### EXERCISE INSTRUCTIONS
If a line in the entries below contains "This", copy it.

===== DATASET CONTENT

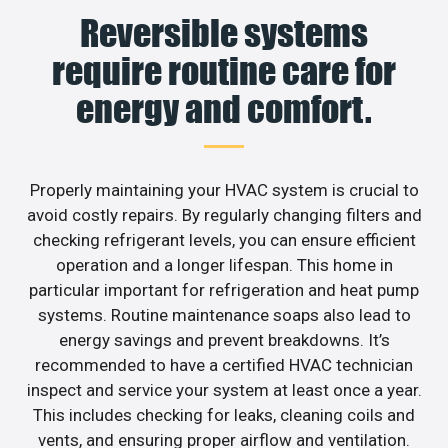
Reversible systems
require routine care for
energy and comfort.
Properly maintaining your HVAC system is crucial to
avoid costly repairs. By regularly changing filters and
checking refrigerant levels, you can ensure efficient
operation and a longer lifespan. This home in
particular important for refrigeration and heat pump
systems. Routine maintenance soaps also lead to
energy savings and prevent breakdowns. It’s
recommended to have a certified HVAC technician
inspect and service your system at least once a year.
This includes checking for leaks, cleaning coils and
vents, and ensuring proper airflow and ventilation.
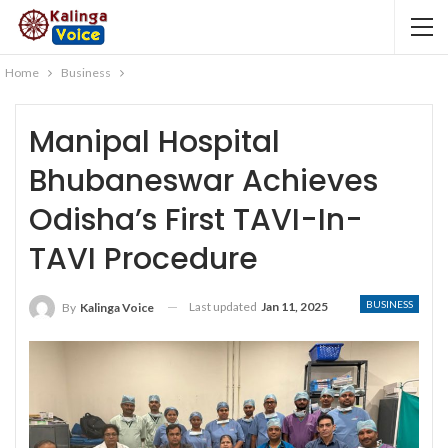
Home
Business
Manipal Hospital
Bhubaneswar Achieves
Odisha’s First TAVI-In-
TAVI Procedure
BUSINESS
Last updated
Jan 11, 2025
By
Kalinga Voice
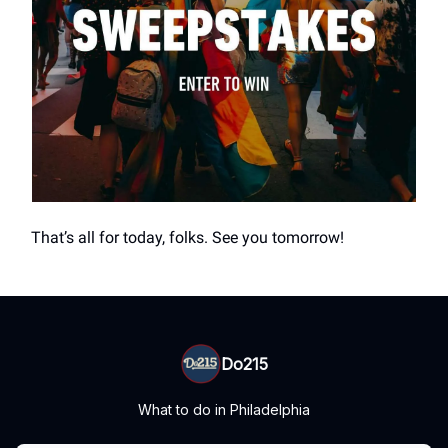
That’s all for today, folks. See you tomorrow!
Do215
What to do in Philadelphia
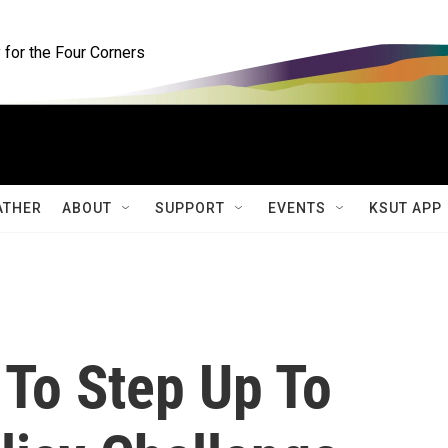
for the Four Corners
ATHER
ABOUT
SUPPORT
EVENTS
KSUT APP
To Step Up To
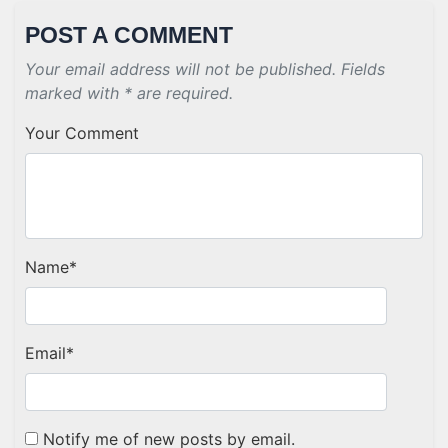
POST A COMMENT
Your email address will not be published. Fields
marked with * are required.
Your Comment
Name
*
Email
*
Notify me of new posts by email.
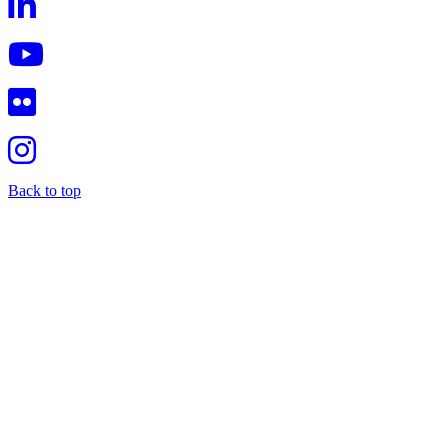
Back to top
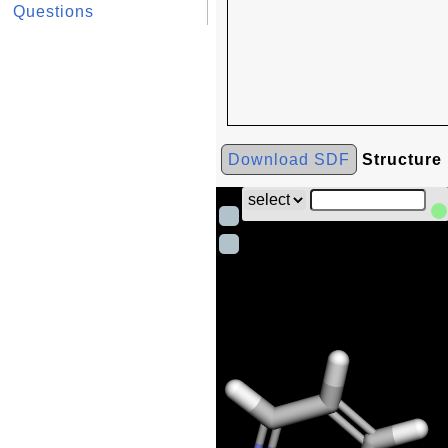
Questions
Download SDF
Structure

==========

### YOUR RESPONSE
operation and a longer lifespan. This home in
This includes checking for leaks, cleaning coils and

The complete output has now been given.